■ TASK OBJECTIVE:
Only the pictures are to be left out; please reproduce everything else in the data exactly.

==== MATERIAL FOR THE TASK ====

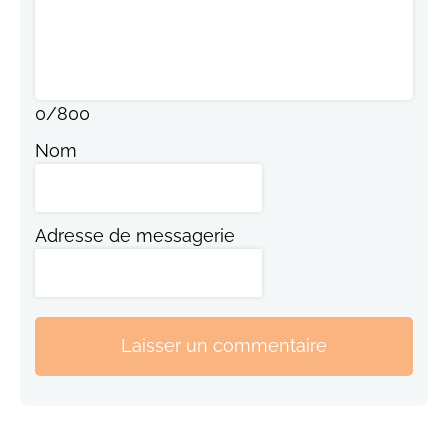
0
/
800
Nom
Adresse de messagerie
Laisser un commentaire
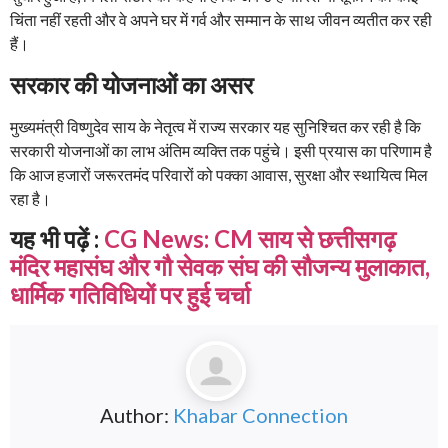
चिंता नहीं रहती और वे अपने घर में गर्व और सम्मान के साथ जीवन व्यतीत कर रही
हैं।
सरकार की योजनाओं का असर
मुख्यमंत्री विष्णुदेव साय के नेतृत्व में राज्य सरकार यह सुनिश्चित कर रही है कि
सरकारी योजनाओं का लाभ अंतिम व्यक्ति तक पहुंचे। इसी प्रयास का परिणाम है
कि आज हजारों जरूरतमंद परिवारों को पक्का आवास, सुरक्षा और स्थायित्व मिल
रहा है।
यह भी पढ़ें :
CG News: CM साय से छत्तीसगढ़
मंदिर महासंघ और गौ सेवक संघ की सौजन्य मुलाकात,
धार्मिक गतिविधियों पर हुई चर्चा
Author:
Khabar Connection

====

■ SOLUTION FOR THIS EXERCISE:
0
/
800
Nom
Adresse de messagerie
Laisser un commentaire
चिंता नहीं रहती और वे अपने घर में गर्व और सम्मान के साथ जीवन व्यतीत कर रही
हैं।
सरकार की योजनाओं का असर
मुख्यमंत्री विष्णुदेव साय के नेतृत्व में राज्य सरकार यह सुनिश्चित कर रही है कि
सरकारी योजनाओं का लाभ अंतिम व्यक्ति तक पहुंचे। इसी प्रयास का परिणाम है
कि आज हजारों जरूरतमंद परिवारों को पक्का आवास, सुरक्षा और स्थायित्व मिल
रहा है।
यह भी पढ़ें :
CG News: CM साय से छत्तीसगढ़
मंदिर महासंघ और गौ सेवक संघ की सौजन्य मुलाकात,
धार्मिक गतिविधियों पर हुई चर्चा
Author:
Khabar Connection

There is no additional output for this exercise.